▸ **INPUT FOR THIS TASK**
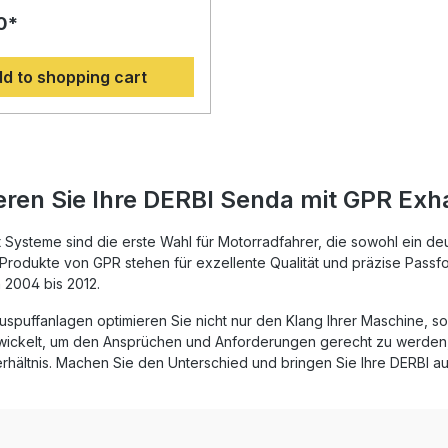
5 R-SM 2004–2012 überzeugt
0*
ne hochwertige Verarbeitung
tahl, sportliches Design und
 Leistungsentfaltung.
d to shopping cart
t auf Basis der Erfahrung aus
rad-Weltmeisterschaft bietet
uspuff spürbare Drehmoment-
ungssteigerung sowie eine
 Gewichtseinsparung
r der Serienanlage. Der
aber zulassungskonforme
eren Sie Ihre DERBI Senda mit GPR Exh
gt für ein echtes
nis, während der
mbare db-Killer zusätzliche
Systeme sind die erste Wahl für Motorradfahrer, die sowohl ein de
ät ermöglicht. Dank der
Produkte von GPR stehen für exzellente Qualität und präzise Passfor
Passform und der
 2004 bis 2012.
pezifischen Halterungen ist
ge einfach und schnell
uspuffanlagen optimieren Sie nicht nur den Klang Ihrer Maschine, so
GPR Produkte werden in
twickelt, um den Ansprüchen und Anforderungen gerecht zu werden,
fertigt und unterliegen
rhältnis. Machen Sie den Unterschied und bringen Sie Ihre DERBI au
Qualitätsprüfungen gemäß
izierung. Für eine optimale
mpfehlen wir die Installation
Fachwerkstatt, um die
che Leistung und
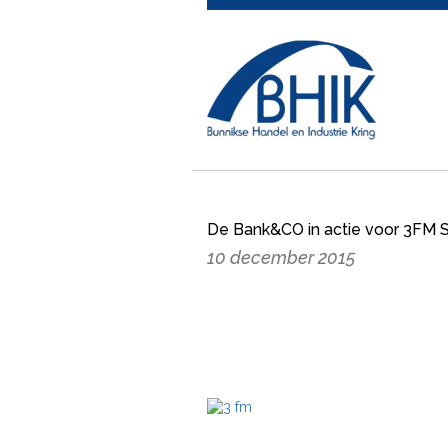
De Bank&CO in actie voor 3FM 
10 december 2015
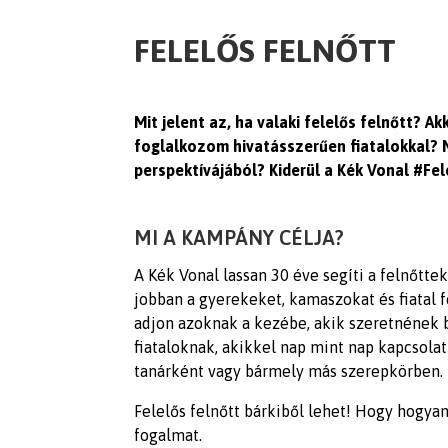
FELELŐS FELNŐTT
Mit jelent az, ha valaki felelős felnőtt? A
foglalkozom hivatásszerűen fiatalokkal? 
perspektívájából? Kiderül a Kék Vonal #Fe
MI A KAMPÁNY CÉLJA?
A Kék Vonal lassan 30 éve segíti a felnőtte
jobban a gyerekeket, kamaszokat és fiatal 
adjon azoknak a kezébe, akik szeretnének 
fiataloknak, akikkel nap mint nap kapcsol
tanárként vagy bármely más szerepkörben.
Felelős felnőtt bárkiből lehet! Hogy hogya
fogalmat.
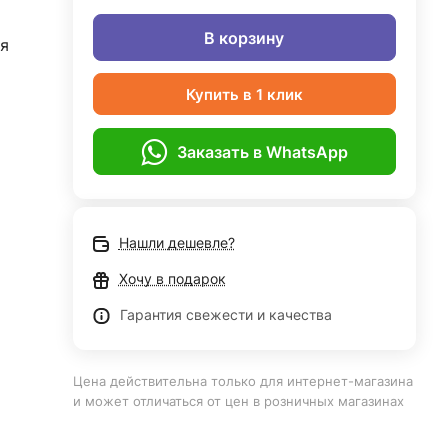
В корзину
я
Купить в 1 клик
Заказать в WhatsApp
Нашли дешевле?
Хочу в подарок
Гарантия свежести и качества
Цена действительна только для интернет-магазина
и может отличаться от цен в розничных магазинах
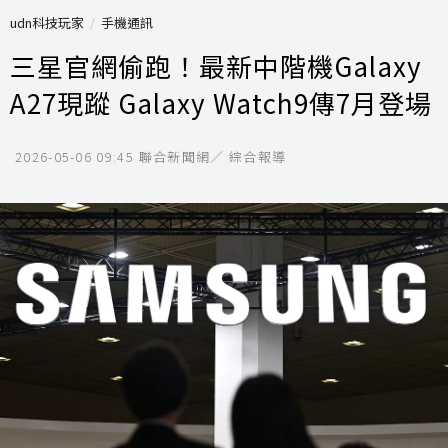
udn科技玩家
手機通訊
三星官網偷跑！最新中階機Galaxy
A27現蹤 Galaxy Watch9傳7月登場
2026-05-06 09:45
聯合新聞網／ 綜合報導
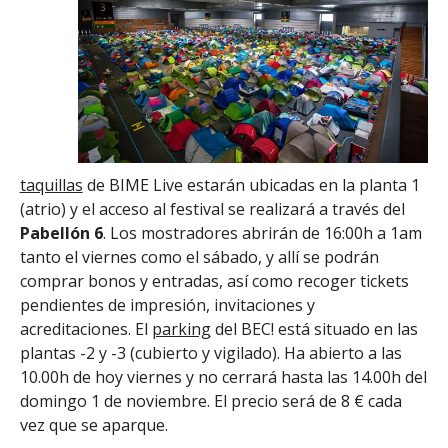
taquillas
de BIME Live estarán ubicadas en la planta 1
(atrio) y el acceso al festival se realizará a través del
Pabellón 6
. Los mostradores abrirán de 16:00h a 1am
tanto el viernes como el sábado, y allí se podrán
comprar bonos y entradas, así como recoger tickets
pendientes de impresión, invitaciones y
acreditaciones. El
parking
del BEC! está situado en las
plantas -2 y -3 (cubierto y vigilado). Ha abierto a las
10.00h de hoy viernes y no cerrará hasta las 14.00h del
domingo 1 de noviembre. El precio será de 8 € cada
vez que se aparque.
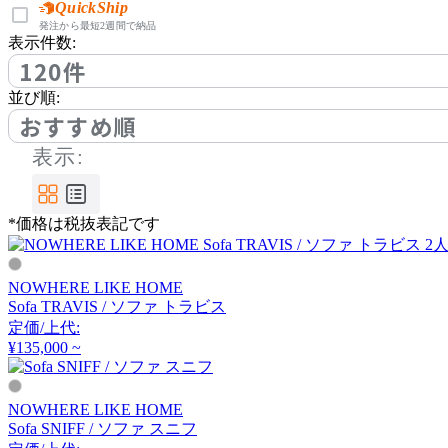
コッコレ
QuickShip
発注から最短2週間で納品
表示件数:
120件
COMPLEX UNIVERSAL
並び順:
FURNITURE SUPPLY
おすすめ順
コンプレックスユニバー
サルファニチャーサプラ
表示:
イ
CondeHouse
*価格は税抜表記です
カンディハウス
NOWHERE LIKE HOME
cosine
Sofa TRAVIS / ソファ トラビス
定価/上代:
コサイン
¥135,000 ~
NOWHERE LIKE HOME
CRUSH CRASH PROJECT
Sofa SNIFF / ソファ スニフ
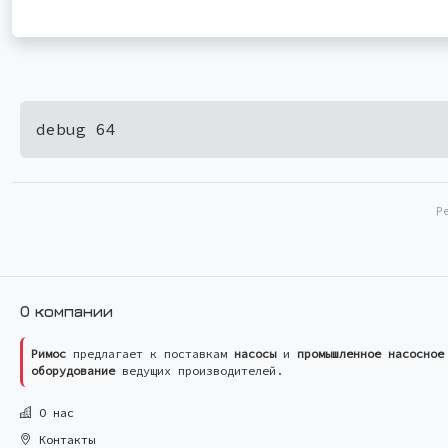
debug 64
Р
О компании
Римос
предлагает к поставкам
насосы
и
промышленное насосное
оборудование
ведущих производителей.
О нас
Контакты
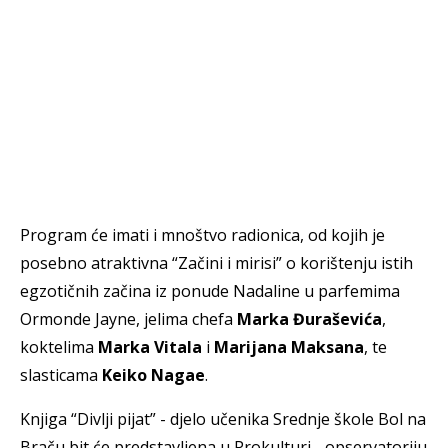
Program će imati i mnoštvo radionica, od kojih je
posebno atraktivna “Začini i mirisi” o korištenju istih
egzotičnih začina iz ponude Nadaline u parfemima
Ormonde Jayne, jelima chefa
Marka Đuraševića
,
koktelima
Marka Vitala
i
Marijana Maksana
, te
slasticama
Keiko Nagae
.
Knjiga “Divlji pijat” - djelo učenika Srednje škole Bol na
Braču bit će predstavljena u Prokulturi - opservatoriju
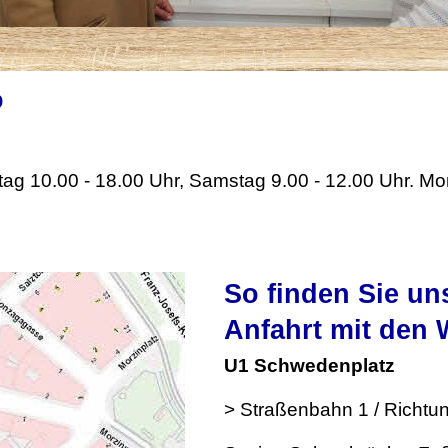
o
itag 10.00 - 18.00 Uhr, Samstag 9.00 - 12.00 Uhr. M
So finden Sie un
Anfahrt mit den 
U1 Schwedenplatz
> Straßenbahn 1 / Richtun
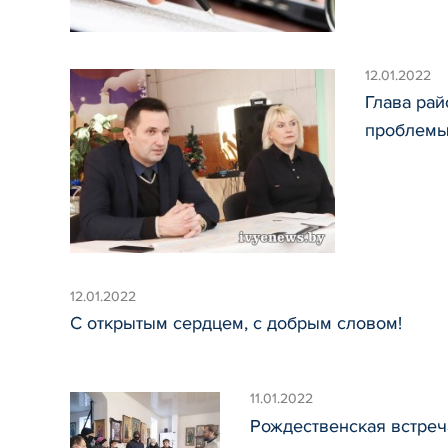
12.01.2022
Глава рай
проблемы
12.01.2022
С открытым сердцем, с добрым словом!
11.01.2022
Рождественская встреч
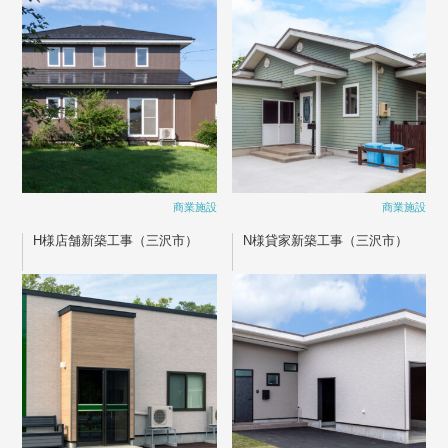
商業施設
商業施設
H様店舗新築工事（三沢市）
N様貸家新築工事（三沢市）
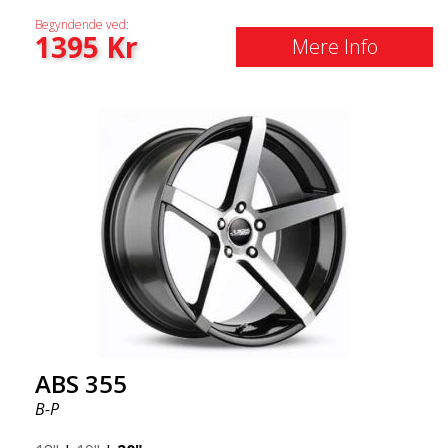
Begyndende ved:
1395
Kr
Mere Info
ABS 355
B-P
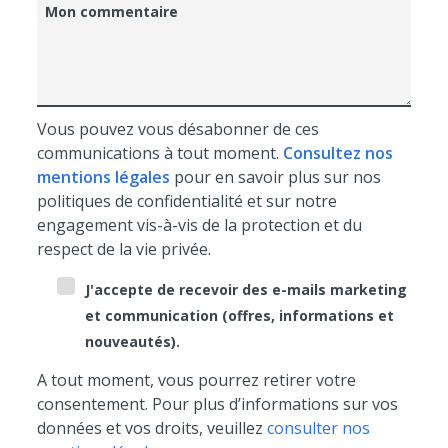
Mon commentaire
Vous pouvez vous désabonner de ces
communications à tout moment.
Consultez nos
mentions légales
pour en savoir plus sur nos
politiques de confidentialité et sur notre
engagement vis-à-vis de la protection et du
respect de la vie privée.
J'accepte de recevoir des e-mails marketing
et communication (offres, informations et
nouveautés).
A tout moment, vous pourrez retirer votre
consentement. Pour plus d’informations sur vos
données et vos droits, veuillez
consulter nos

▸ **TASK DESCRIPTION**
Scan the data above for the string "werden". Copy every line in which it appears.

▸ **ANSWER BOX**
GPR Produkte werden in
twickelt, um den Ansprüchen und Anforderungen gerecht zu werden,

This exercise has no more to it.